== How to complete this task ==
Across the records below, how many lines include the string "grid"? State the number and nothing more.

Structured page parsing data

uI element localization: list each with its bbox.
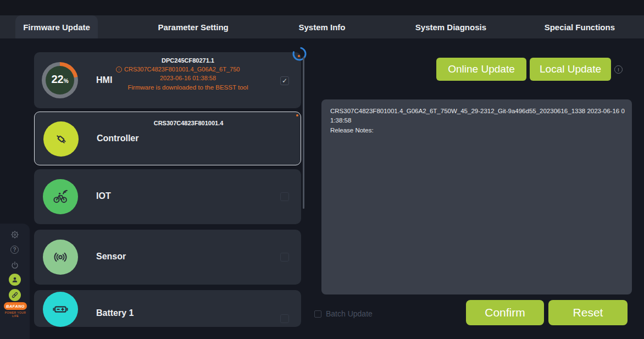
help-icon[interactable]: ?	[10, 245, 20, 255]
upload-icon: ↑	[116, 66, 122, 73]
power-icon[interactable]	[10, 260, 20, 270]
tab-label: System Info	[299, 23, 346, 32]
tab-label: Firmware Update	[23, 23, 90, 32]
battery-checkbox[interactable]	[280, 314, 289, 323]
hmi-progress-unit: %	[64, 79, 69, 84]
controller-version: CRS307C4823F801001.4	[106, 120, 271, 126]
device-name: Controller	[97, 134, 138, 143]
loading-spinner	[291, 46, 308, 62]
online-update-button[interactable]: Online Update	[436, 58, 526, 81]
device-name: Sensor	[96, 252, 126, 262]
info-glyph: !	[618, 67, 619, 73]
settings-gear-icon[interactable]	[10, 230, 20, 240]
tab-label: Special Functions	[545, 23, 615, 32]
release-notes-panel: CRS307C4823F801001.4_G06A2_6T_750W_45_29…	[321, 99, 632, 294]
tab-system-diagnosis[interactable]: System Diagnosis	[386, 15, 515, 38]
tab-system-info[interactable]: System Info	[258, 15, 386, 38]
spinner-dot	[298, 55, 300, 57]
tab-special-functions[interactable]: Special Functions	[515, 15, 644, 38]
tab-parameter-setting[interactable]: Parameter Setting	[129, 15, 257, 38]
hmi-progress-value: 22	[51, 74, 63, 85]
device-list-scrollbar[interactable]	[303, 57, 304, 209]
window-top-strip	[0, 0, 644, 15]
batch-update-row: Batch Update	[314, 309, 373, 318]
device-card-sensor[interactable]: Sensor	[34, 230, 301, 285]
controller-plug-icon	[43, 121, 79, 157]
device-card-iot[interactable]: IOT	[34, 169, 301, 224]
battery-icon	[43, 292, 78, 327]
bafang-logo-tagline: POWER YOUR LIFE	[4, 311, 27, 318]
reset-button[interactable]: Reset	[548, 300, 628, 325]
device-card-hmi[interactable]: 22 % HMI DPC245CF80271.1 ↑ CRS307C4823F8…	[34, 52, 301, 108]
info-icon[interactable]: !	[614, 65, 623, 74]
batch-update-checkbox[interactable]	[314, 310, 321, 318]
local-update-button[interactable]: Local Update	[530, 58, 611, 81]
device-name: IOT	[96, 191, 111, 201]
release-build-string: CRS307C4823F801001.4_G06A2_6T_750W_45_29…	[330, 107, 630, 126]
iot-checkbox[interactable]	[280, 192, 289, 201]
tab-firmware-update[interactable]: Firmware Update	[0, 15, 129, 38]
bafang-logo-text: BAFANG	[6, 304, 25, 309]
device-name: Battery 1	[96, 308, 134, 318]
tab-label: Parameter Setting	[158, 23, 228, 32]
iot-bike-icon	[43, 179, 78, 214]
sensor-checkbox[interactable]	[280, 253, 289, 262]
main-tab-bar: Firmware Update Parameter Setting System…	[0, 15, 644, 38]
bafang-logo: BAFANG	[4, 302, 27, 310]
hmi-firmware-file: CRS307C4823F801001.4_G06A2_6T_750	[124, 66, 240, 73]
besst-firmware-update-screen: Firmware Update Parameter Setting System…	[0, 0, 644, 339]
notification-dot	[296, 114, 298, 116]
hmi-progress-ring: 22 %	[42, 62, 78, 98]
hmi-target-version: DPC245CF80271.1	[106, 57, 270, 64]
hmi-firmware-file-row: ↑ CRS307C4823F801001.4_G06A2_6T_750	[116, 66, 260, 73]
device-card-battery-1[interactable]: Battery 1	[34, 290, 301, 327]
hmi-firmware-info: DPC245CF80271.1 ↑ CRS307C4823F801001.4_G…	[106, 57, 270, 91]
user-account-icon[interactable]	[9, 274, 21, 286]
help-glyph: ?	[13, 247, 16, 253]
confirm-button[interactable]: Confirm	[466, 300, 544, 325]
sensor-signal-icon	[43, 240, 78, 275]
hmi-status-text: Firmware is downloaded to the BESST tool	[106, 84, 270, 91]
device-card-controller[interactable]: CRS307C4823F801001.4 Controller	[34, 112, 301, 165]
tab-label: System Diagnosis	[415, 23, 486, 32]
checkmark-icon: ✓	[282, 77, 287, 85]
release-notes-label: Release Notes:	[330, 126, 623, 135]
active-tab-indicator: Firmware Update	[15, 15, 98, 38]
hmi-firmware-date: 2023-06-16 01:38:58	[106, 75, 270, 81]
hmi-checkbox[interactable]: ✓	[280, 76, 289, 85]
connection-link-icon[interactable]	[9, 289, 21, 301]
batch-update-label: Batch Update	[326, 309, 373, 318]
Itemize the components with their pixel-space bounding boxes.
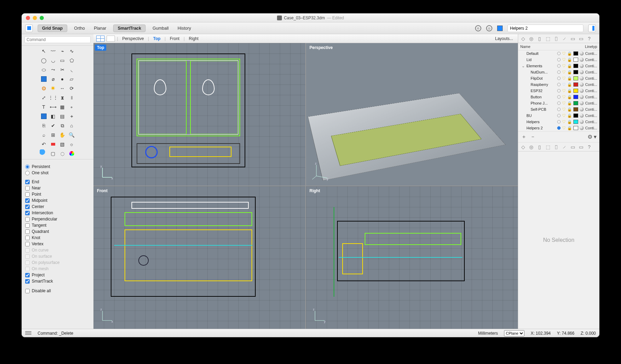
rotate-tool-icon[interactable]: ⟳ <box>68 84 76 92</box>
props-doc-icon[interactable]: ▯ <box>537 144 542 150</box>
maximize-window-button[interactable] <box>40 16 44 20</box>
osnap-mode-oneshot[interactable]: One shot <box>25 170 90 176</box>
filter-icon[interactable]: ◎ <box>486 25 492 31</box>
props-camera-icon[interactable]: ⌷ <box>553 144 559 150</box>
osnap-item-midpoint[interactable]: Midpoint <box>25 197 90 204</box>
osnap-disable-all[interactable]: Disable all <box>25 288 90 294</box>
layer-material-icon[interactable] <box>580 58 584 62</box>
props-light-icon[interactable]: ⟋ <box>562 144 567 150</box>
grid-snap-toggle[interactable]: Grid Snap <box>38 24 67 32</box>
osnap-item-knot[interactable]: Knot <box>25 235 90 241</box>
props-display2-icon[interactable]: ▭ <box>578 144 584 150</box>
zoom-tool-icon[interactable]: 🔍 <box>68 131 76 139</box>
hatch-tool-icon[interactable]: ▦ <box>58 103 67 111</box>
osnap-mode-persistent[interactable]: Persistent <box>25 164 90 170</box>
props-layers-icon[interactable]: ◇ <box>520 144 526 150</box>
grid-tool-icon[interactable]: ▤ <box>58 112 67 120</box>
layer-row[interactable]: Lid♡🔒Conti... <box>518 57 599 63</box>
layer-linetype[interactable]: Conti... <box>585 82 597 87</box>
layer-visibility-icon[interactable]: ♡ <box>562 76 566 81</box>
wireframe-tool-icon[interactable]: ▢ <box>49 149 57 158</box>
light-tool-icon[interactable]: ☼ <box>68 140 76 148</box>
command-input[interactable] <box>24 36 91 43</box>
layer-current-dot[interactable] <box>557 77 561 80</box>
rectangle-tool-icon[interactable]: ▭ <box>58 56 67 65</box>
layer-lock-icon[interactable]: 🔒 <box>567 120 572 124</box>
layer-color-swatch[interactable] <box>573 95 578 99</box>
osnap-item-near[interactable]: Near <box>25 185 90 191</box>
sweep-tool-icon[interactable]: ⤳ <box>49 66 57 74</box>
move-tool-icon[interactable]: ↔ <box>58 84 67 92</box>
layer-visibility-icon[interactable]: ♡ <box>562 119 566 124</box>
layer-color-swatch[interactable] <box>573 82 578 87</box>
layer-visibility-icon[interactable]: ♡ <box>562 113 566 118</box>
add-layer-button[interactable]: ＋ <box>521 134 526 140</box>
polygon-tool-icon[interactable]: ⬠ <box>68 56 76 65</box>
curve-tool-icon[interactable]: ∿ <box>68 47 76 55</box>
layer-visibility-icon[interactable]: ♡ <box>562 101 566 106</box>
section-tool-icon[interactable]: ▧ <box>58 140 67 148</box>
layer-linetype[interactable]: Conti... <box>585 89 597 93</box>
lasso-tool-icon[interactable]: 〰 <box>49 47 57 55</box>
record-history-icon[interactable]: ⊖ <box>475 25 481 31</box>
help-tab-icon[interactable]: ? <box>586 36 592 41</box>
layer-material-icon[interactable] <box>580 114 584 118</box>
props-display-icon[interactable]: ▭ <box>570 144 575 150</box>
camera-tab-icon[interactable]: ⌷ <box>553 36 559 41</box>
layer-lock-icon[interactable]: 🔒 <box>567 95 572 99</box>
layer-row[interactable]: FlipDot♡🔒Conti... <box>518 75 599 81</box>
layer-row[interactable]: Helpers♡🔒Conti... <box>518 119 599 125</box>
scale-tool-icon[interactable]: ⤢ <box>40 94 48 102</box>
osnap-item-intersection[interactable]: Intersection <box>25 210 90 216</box>
layer-current-dot[interactable] <box>557 120 561 124</box>
layer-row[interactable]: Default♡🔒Conti... <box>518 50 599 57</box>
layer-color-swatch[interactable] <box>573 120 578 124</box>
layer-lock-icon[interactable]: 🔒 <box>567 76 572 81</box>
surface-tool-icon[interactable]: ▱ <box>68 75 76 83</box>
fillet-tool-icon[interactable]: ◟ <box>68 66 76 74</box>
layer-material-icon[interactable] <box>580 107 584 111</box>
layer-linetype[interactable]: Conti... <box>585 101 597 105</box>
viewport-label-perspective[interactable]: Perspective <box>307 45 335 51</box>
check-tool-icon[interactable]: ✔ <box>49 121 57 130</box>
ellipse-tool-icon[interactable]: ⬭ <box>40 66 48 74</box>
current-layer-swatch-icon[interactable] <box>497 26 503 31</box>
layer-linetype[interactable]: Conti... <box>585 114 597 118</box>
props-help-icon[interactable]: ? <box>586 144 592 150</box>
layer-current-dot[interactable] <box>557 64 561 68</box>
layer-material-icon[interactable] <box>580 120 584 124</box>
layer-row[interactable]: Phone J...♡🔒Conti... <box>518 100 599 106</box>
osnap-item-center[interactable]: Center <box>25 204 90 210</box>
box-tab-icon[interactable]: ⬚ <box>545 36 551 41</box>
osnap-item-quadrant[interactable]: Quadrant <box>25 228 90 235</box>
layer-row[interactable]: BU♡🔒Conti... <box>518 112 599 119</box>
layer-color-swatch[interactable] <box>573 107 578 111</box>
render-tool-icon[interactable] <box>40 112 48 120</box>
undo-tool-icon[interactable]: ↶ <box>40 140 48 148</box>
layer-material-icon[interactable] <box>580 95 584 99</box>
history-toggle[interactable]: History <box>176 25 193 32</box>
layer-lock-icon[interactable]: 🔒 <box>567 51 572 56</box>
remove-layer-button[interactable]: － <box>530 134 535 140</box>
layouts-button[interactable]: Layouts... <box>493 36 515 41</box>
layer-lock-icon[interactable]: 🔒 <box>567 64 572 68</box>
layer-current-dot[interactable] <box>557 83 561 86</box>
open-tool-icon[interactable]: ⎘ <box>40 121 48 130</box>
layer-row[interactable]: NutDum...♡🔒Conti... <box>518 69 599 75</box>
dimension-tool-icon[interactable]: ⟷ <box>49 103 57 111</box>
layer-material-icon[interactable] <box>580 64 584 68</box>
osnap-item-point[interactable]: Point <box>25 191 90 197</box>
layer-linetype[interactable]: Conti... <box>585 95 597 99</box>
layer-current-dot[interactable] <box>557 58 561 61</box>
car-tool-icon[interactable] <box>49 140 57 148</box>
layer-visibility-icon[interactable]: ♡ <box>562 126 566 130</box>
ghosted-tool-icon[interactable]: ◌ <box>58 149 67 158</box>
settings-tool-icon[interactable]: ⚙ <box>40 84 48 92</box>
layer-row[interactable]: Button♡🔒Conti... <box>518 94 599 100</box>
layer-header-name[interactable]: Name <box>520 45 585 49</box>
layer-material-icon[interactable] <box>580 51 584 56</box>
pointer-tool-icon[interactable]: ↖ <box>40 47 48 55</box>
layer-linetype[interactable]: Conti... <box>585 126 597 130</box>
layer-visibility-icon[interactable]: ♡ <box>562 95 566 99</box>
gumball-toggle[interactable]: Gumball <box>150 25 171 32</box>
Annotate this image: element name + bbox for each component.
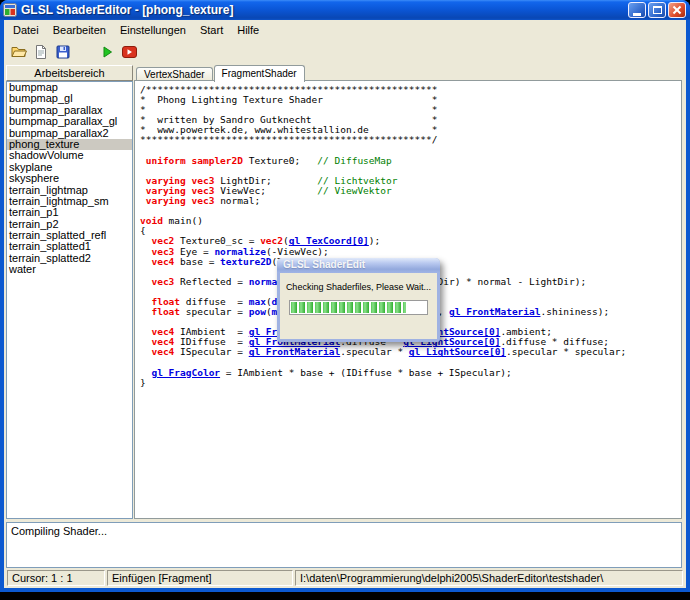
list-item-skysphere[interactable]: skysphere xyxy=(7,173,132,184)
run-play-icon xyxy=(99,44,115,60)
status-mode: Einfügen [Fragment] xyxy=(107,570,293,586)
minimize-button[interactable] xyxy=(628,2,646,18)
main-window: GLSL ShaderEditor - [phong_texture] Date… xyxy=(0,0,690,592)
status-cursor: Cursor: 1 : 1 xyxy=(7,570,105,586)
menu-item-hilfe[interactable]: Hilfe xyxy=(230,21,266,39)
code-line: varying vec3 normal; xyxy=(140,196,681,206)
list-item-terrain_lightmap[interactable]: terrain_lightmap xyxy=(7,185,132,196)
window-title: GLSL ShaderEditor - [phong_texture] xyxy=(21,3,626,17)
compiler-output: Compiling Shader... xyxy=(6,522,682,568)
code-lines: /***************************************… xyxy=(140,85,681,388)
window-body: DateiBearbeitenEinstellungenStartHilfe xyxy=(4,20,686,588)
dialog-message: Checking Shaderfiles, Please Wait... xyxy=(280,282,437,292)
dialog-body: Checking Shaderfiles, Please Wait... xyxy=(280,273,437,339)
workspace-header: Arbeitsbereich xyxy=(6,65,133,81)
code-line: } xyxy=(140,378,681,388)
list-item-bumpmap_gl[interactable]: bumpmap_gl xyxy=(7,93,132,104)
save-floppy-icon xyxy=(55,44,71,60)
list-item-bumpmap_parallax_gl[interactable]: bumpmap_parallax_gl xyxy=(7,116,132,127)
menu-item-datei[interactable]: Datei xyxy=(6,21,46,39)
run-button[interactable] xyxy=(96,42,118,63)
list-item-shadowVolume[interactable]: shadowVolume xyxy=(7,150,132,161)
menu-item-start[interactable]: Start xyxy=(193,21,230,39)
code-line: vec4 ISpecular = gl_FrontMaterial.specul… xyxy=(140,347,681,357)
list-item-bumpmap_parallax2[interactable]: bumpmap_parallax2 xyxy=(7,128,132,139)
list-item-bumpmap[interactable]: bumpmap xyxy=(7,82,132,93)
close-icon xyxy=(672,5,682,15)
progress-fill xyxy=(291,302,406,313)
list-item-terrain_splatted1[interactable]: terrain_splatted1 xyxy=(7,241,132,252)
toolbar xyxy=(4,40,686,64)
code-line: uniform sampler2D Texture0; // DiffuseMa… xyxy=(140,156,681,166)
app-icon xyxy=(3,3,17,17)
menu-item-bearbeiten[interactable]: Bearbeiten xyxy=(46,21,113,39)
code-line: gl_FragColor = IAmbient * base + (IDiffu… xyxy=(140,368,681,378)
status-bar: Cursor: 1 : 1 Einfügen [Fragment] I:\dat… xyxy=(5,569,685,587)
tab-vertexshader[interactable]: VertexShader xyxy=(136,67,213,81)
code-line xyxy=(140,206,681,216)
compile-button[interactable] xyxy=(118,42,140,63)
list-item-terrain_p1[interactable]: terrain_p1 xyxy=(7,207,132,218)
code-line: void main() xyxy=(140,216,681,226)
toolbar-spacer xyxy=(74,42,96,63)
open-button[interactable] xyxy=(8,42,30,63)
menu-item-einstellungen[interactable]: Einstellungen xyxy=(113,21,193,39)
progress-bar xyxy=(289,300,428,315)
minimize-icon xyxy=(633,13,641,16)
list-item-skyplane[interactable]: skyplane xyxy=(7,162,132,173)
compile-icon xyxy=(121,44,138,60)
dialog-title: GLSL ShaderEdit xyxy=(277,258,440,273)
list-item-terrain_splatted2[interactable]: terrain_splatted2 xyxy=(7,253,132,264)
maximize-icon xyxy=(653,6,662,14)
save-button[interactable] xyxy=(52,42,74,63)
tab-strip: VertexShaderFragmentShader xyxy=(134,64,682,81)
list-item-terrain_lightmap_sm[interactable]: terrain_lightmap_sm xyxy=(7,196,132,207)
tab-fragmentshader[interactable]: FragmentShader xyxy=(214,65,305,82)
workspace-list[interactable]: bumpmapbumpmap_glbumpmap_parallaxbumpmap… xyxy=(6,81,133,519)
status-path: I:\daten\Programmierung\delphi2005\Shade… xyxy=(295,570,683,586)
list-item-terrain_p2[interactable]: terrain_p2 xyxy=(7,219,132,230)
maximize-button[interactable] xyxy=(648,2,666,18)
new-file-button[interactable] xyxy=(30,42,52,63)
code-line: ****************************************… xyxy=(140,135,681,145)
list-item-terrain_splatted_refl[interactable]: terrain_splatted_refl xyxy=(7,230,132,241)
list-item-bumpmap_parallax[interactable]: bumpmap_parallax xyxy=(7,105,132,116)
title-bar[interactable]: GLSL ShaderEditor - [phong_texture] xyxy=(0,0,690,20)
new-file-icon xyxy=(33,44,49,60)
close-button[interactable] xyxy=(668,2,686,18)
open-folder-icon xyxy=(11,44,27,60)
list-item-phong_texture[interactable]: phong_texture xyxy=(7,139,132,150)
list-item-water[interactable]: water xyxy=(7,264,132,275)
progress-dialog: GLSL ShaderEdit Checking Shaderfiles, Pl… xyxy=(277,258,440,342)
menubar: DateiBearbeitenEinstellungenStartHilfe xyxy=(4,20,686,40)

== Output of the exercise ==
2